A Danish game maker is being sued by a Catholic organisation over the name of one of its products. Dema Games released the card game ‘Opus Dei: Existence After Religion’ in 2009 under Danish copyright laws. But the move has since prompted legal action from the Opus Dei organisation, a powerful body affiliated with the Roman Catholic Church.
The Catholic group Opus Dei, which means ‘work of God’, was started in Spain in the late 1920s and gained official recognition from the Vatican in 1950.
The game maker has no right to use the name, according to the Opus Dei’s spokesperson Joanna Engstedt. The group has demanded that Danish officials remove the disputed game from copyright records, and is seeking some DKK 300,000 (EUR 40,000) in damages.
However, Dema Games has since stated via its Facebook page, “No one entity can claim sole rights to religious concepts of any kind.”
The company’s lawyer, Janne Glaese, told the Associated Press, “These are far-reaching demands. In our view, you cannot get the right to a common concept like Opus Dei, which can be equated with … other religious concepts like hallelujah.”

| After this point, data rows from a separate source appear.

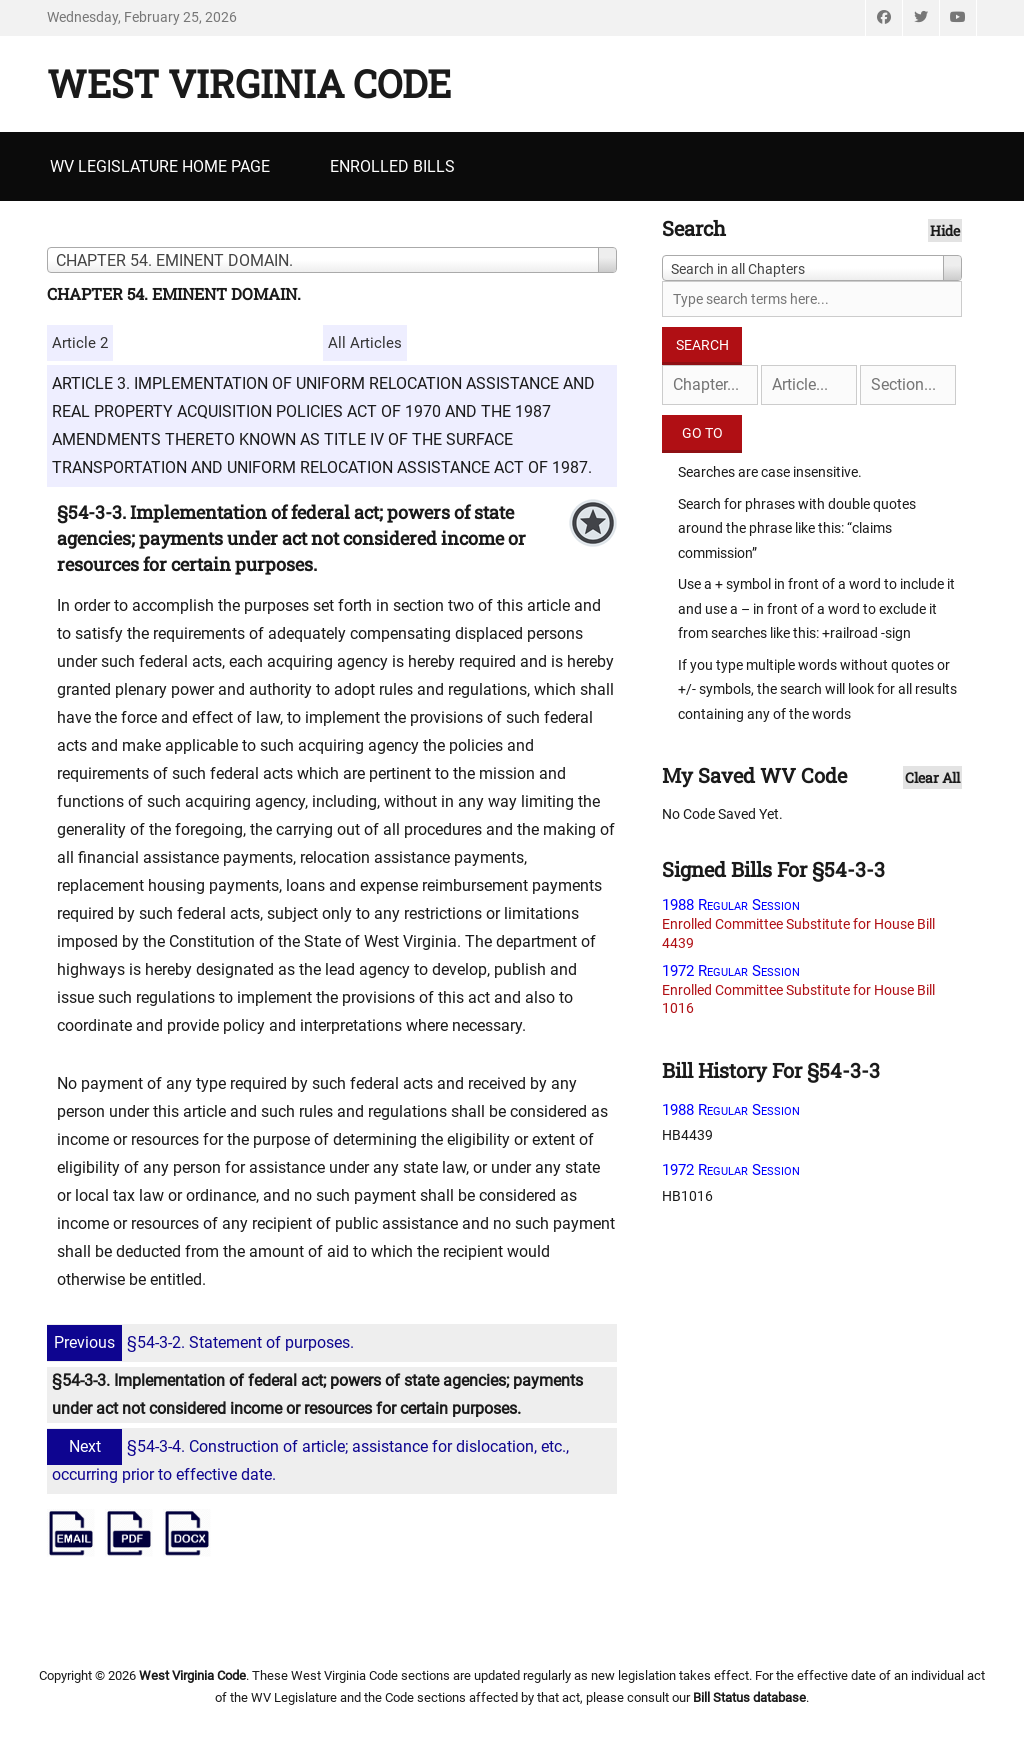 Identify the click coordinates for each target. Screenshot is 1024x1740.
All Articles (365, 343)
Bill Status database (749, 1697)
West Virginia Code (249, 83)
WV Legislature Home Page (160, 166)
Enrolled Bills (392, 166)
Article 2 (80, 343)
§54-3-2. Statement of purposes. (203, 1342) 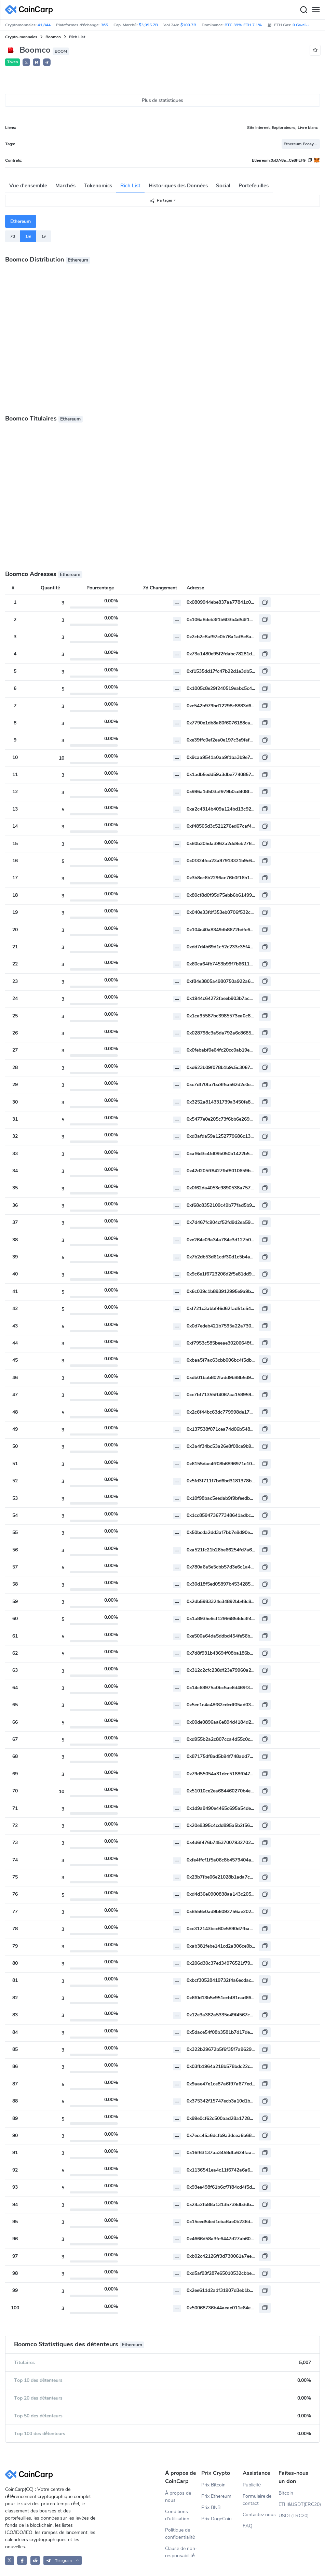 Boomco (53, 37)
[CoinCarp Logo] (30, 9)
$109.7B (188, 25)
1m (28, 236)
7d (12, 236)
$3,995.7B (148, 25)
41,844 (44, 25)
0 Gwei (301, 25)
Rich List (130, 185)
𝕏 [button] (26, 62)
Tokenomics (98, 185)
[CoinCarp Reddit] (35, 2560)
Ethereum (20, 221)
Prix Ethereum (216, 2496)
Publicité (252, 2485)
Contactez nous (259, 2514)
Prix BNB (210, 2507)
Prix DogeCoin (216, 2518)
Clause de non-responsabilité (181, 2552)
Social (223, 185)
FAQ (248, 2526)
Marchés (65, 185)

This is not the first time in recent years that the Opus Dei group has complained about the use of its image. After the 2003 release of Dan Brown’s best-selling novel ‘The Da Vinci Code’ – which depicted the organisation as a corrupt band of Catholic priests – Opus Dei released the following statement: “It would be irresponsible to form any opinion of Opus Dei based on reading The Da Vinci Code.”
However, the group did not seek legal action against the best-selling author.